▸ Exercise prompt:
Gather every line from the entries below that includes "Master".

▸ Records shown:
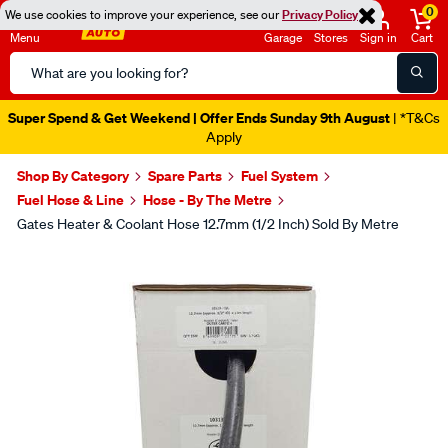
0
We use cookies to improve your experience, see our
Privacy Policy
Menu
Garage
Stores
Sign in
Cart
Search
Catalog
Super Spend & Get Weekend | Offer Ends Sunday 9th August
| *T&Cs
Apply
Shop By Category
Spare Parts
Fuel System
Fuel Hose & Line
Hose - By The Metre
Gates Heater & Coolant Hose 12.7mm (1/2 Inch) Sold By Metre
Images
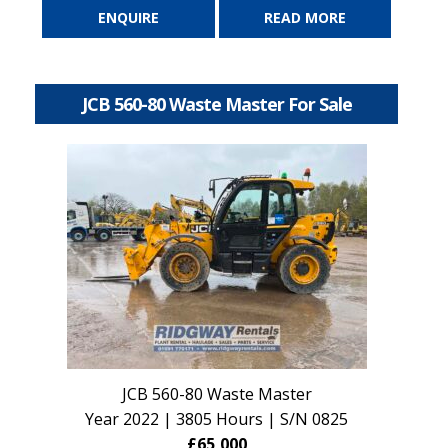
ENQUIRE
READ MORE
JCB 560-80 Waste Master For Sale
JCB 560-80 Waste Master
Year 2022 | 3805 Hours | S/N 0825
£65,000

▸ Response below:
JCB 560-80 Waste Master For Sale
JCB 560-80 Waste Master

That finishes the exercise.